*Task instructions:* The output should be every line below that includes the word "target".

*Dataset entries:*
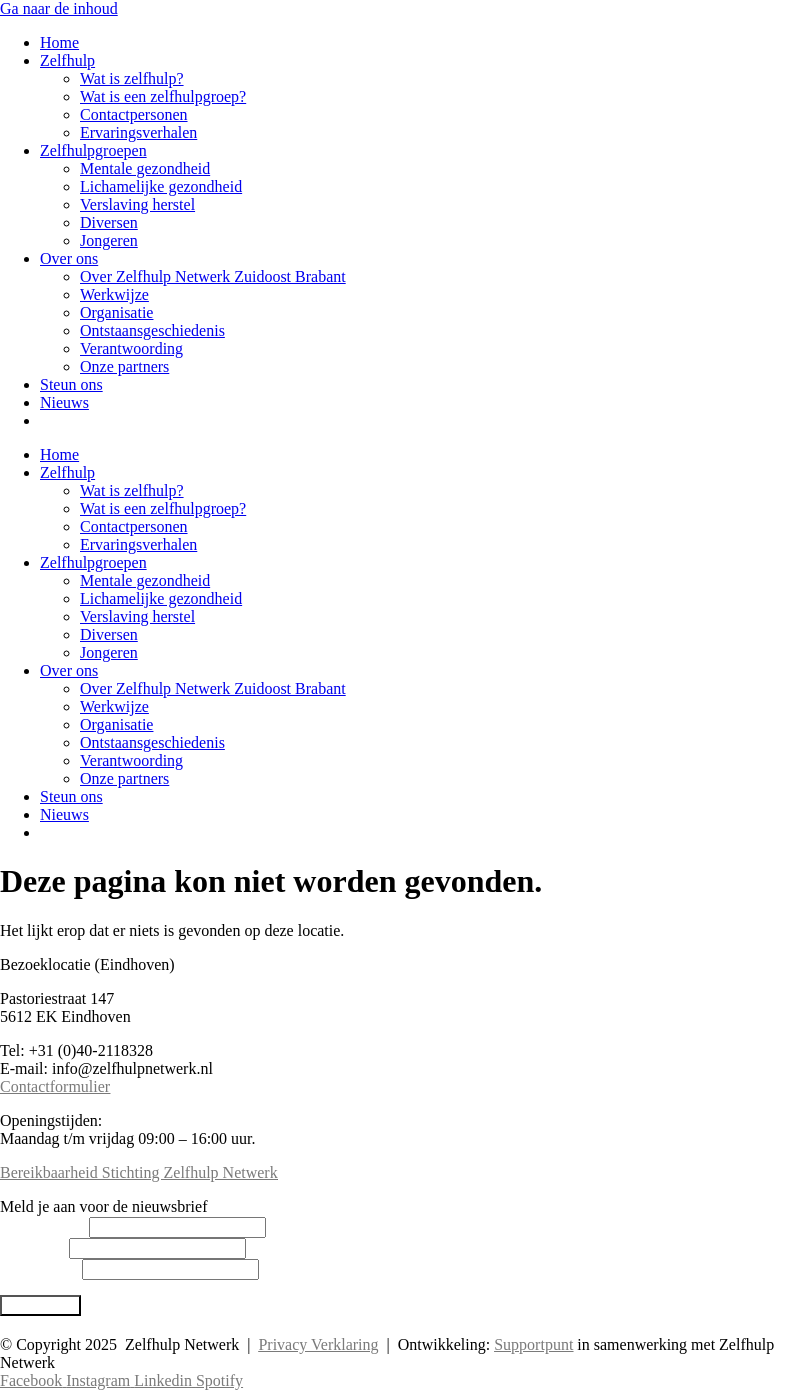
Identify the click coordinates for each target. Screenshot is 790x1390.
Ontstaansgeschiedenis (152, 330)
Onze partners (124, 366)
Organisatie (116, 312)
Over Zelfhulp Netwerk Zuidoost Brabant (213, 276)
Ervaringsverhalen (138, 132)
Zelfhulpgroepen (93, 150)
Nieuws (64, 402)
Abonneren (40, 1305)
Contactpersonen (134, 114)
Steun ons (71, 384)
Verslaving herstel (137, 204)
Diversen (109, 222)
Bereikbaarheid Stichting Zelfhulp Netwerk (139, 1172)
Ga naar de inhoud (59, 8)
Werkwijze (114, 294)
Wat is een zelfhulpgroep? (163, 96)
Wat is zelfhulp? (132, 78)
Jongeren (109, 240)
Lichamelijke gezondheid (161, 186)
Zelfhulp (67, 60)
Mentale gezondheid (145, 168)
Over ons (69, 258)
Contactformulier (55, 1086)
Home (59, 42)
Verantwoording (131, 348)
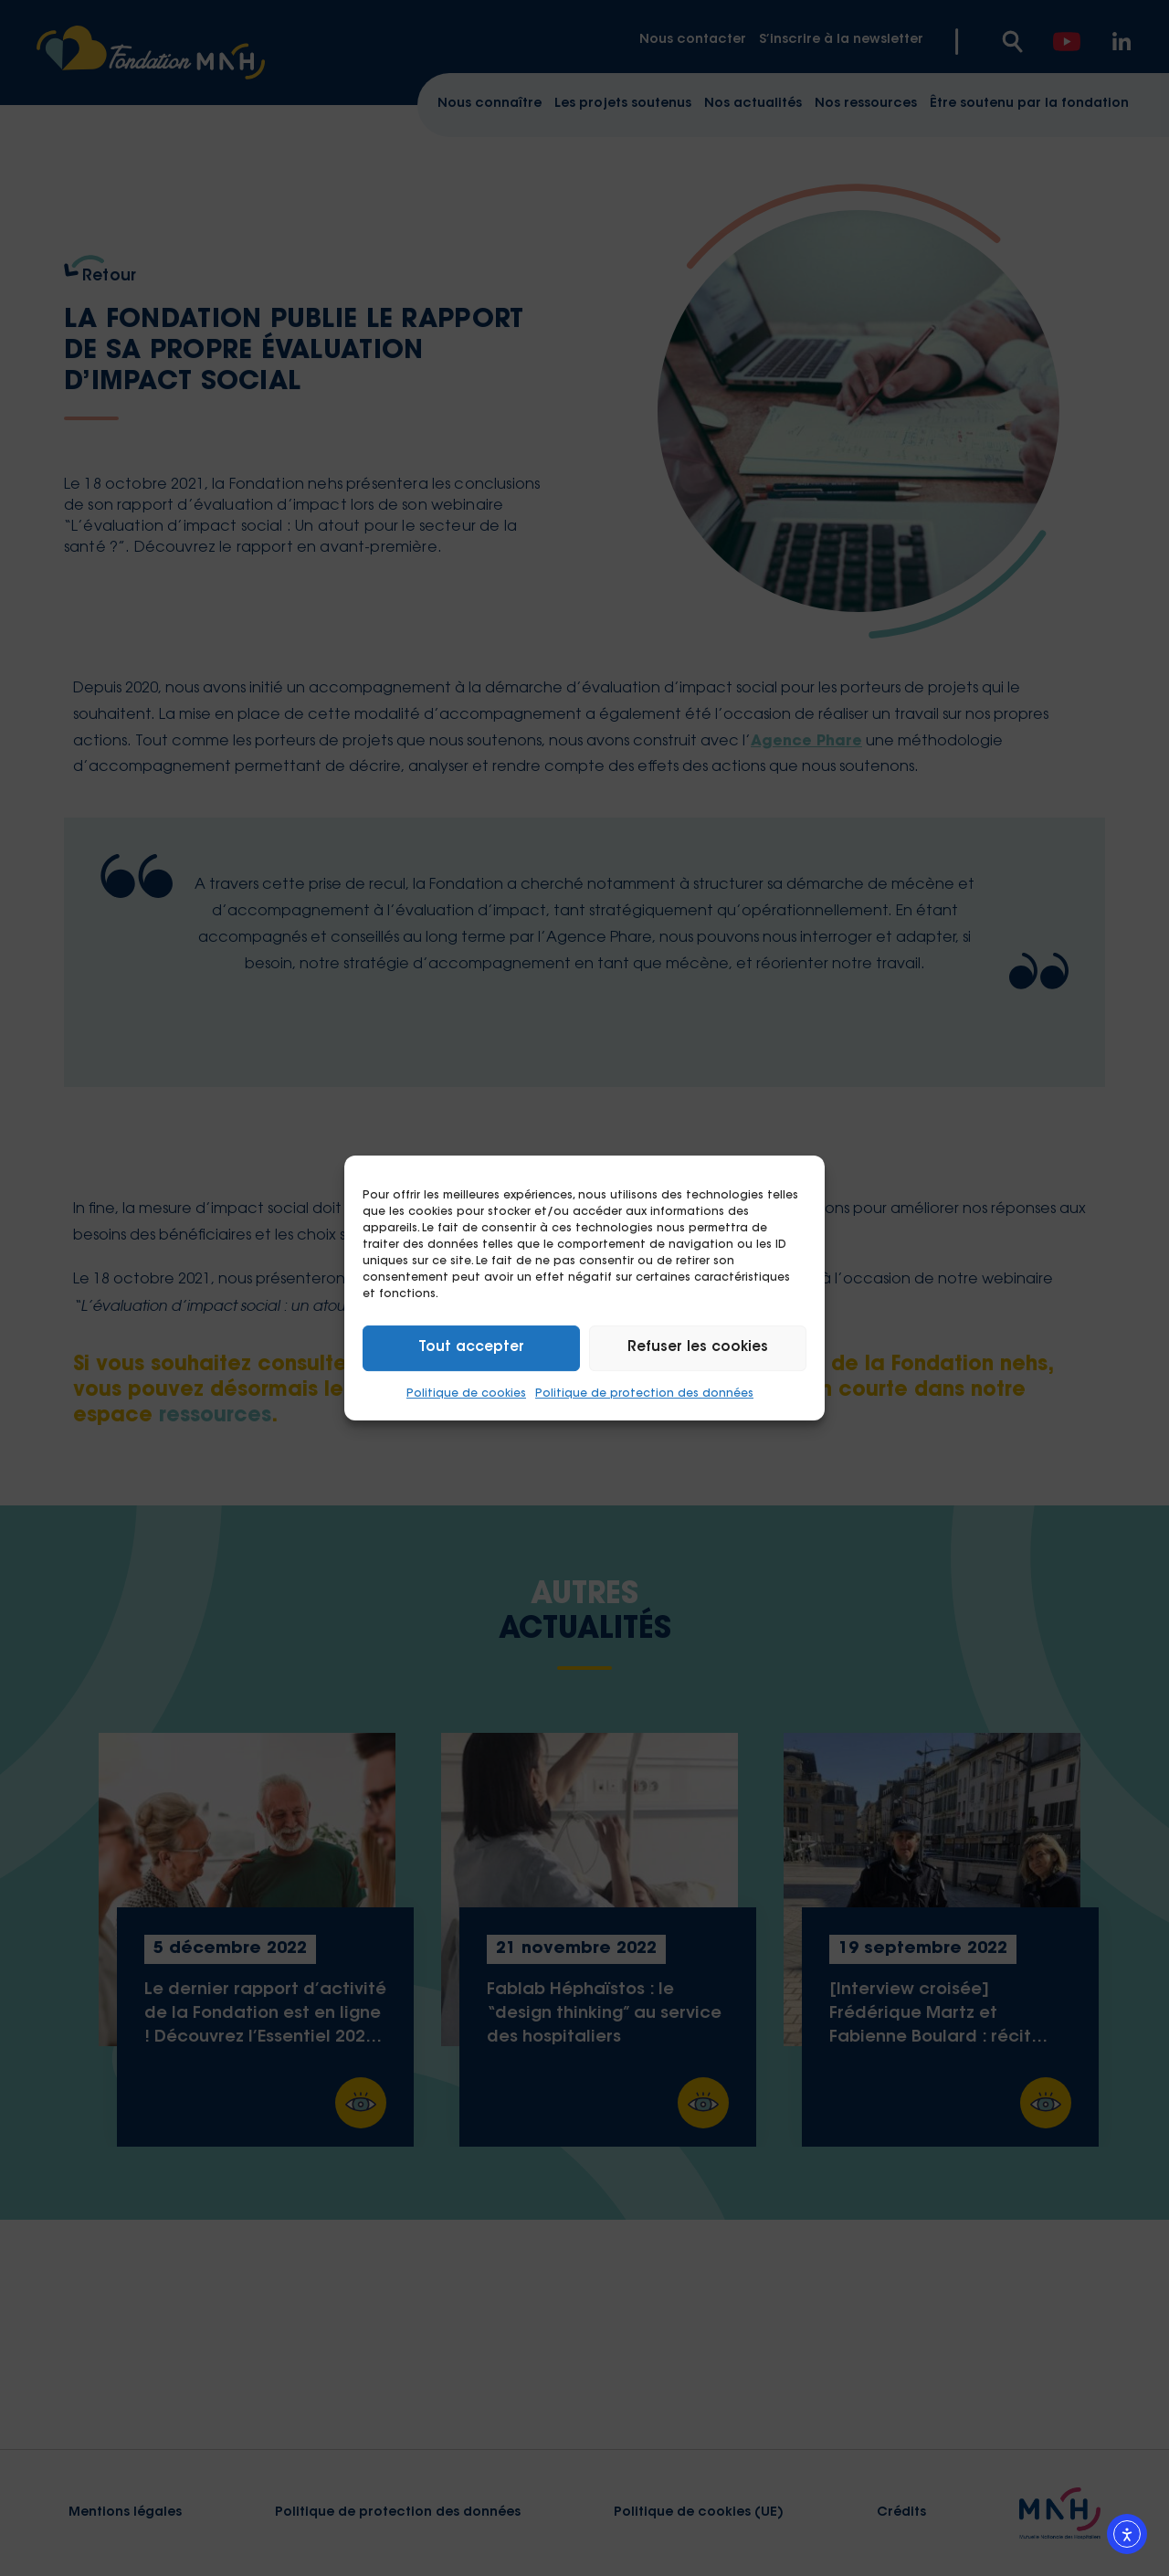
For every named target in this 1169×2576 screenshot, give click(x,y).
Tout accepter (471, 1348)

*Exercise solution:*
Identify the click coordinates for each target. Screenshot is 790x1390.
For every named target in this 1169×2576 screenshot, give click(x,y).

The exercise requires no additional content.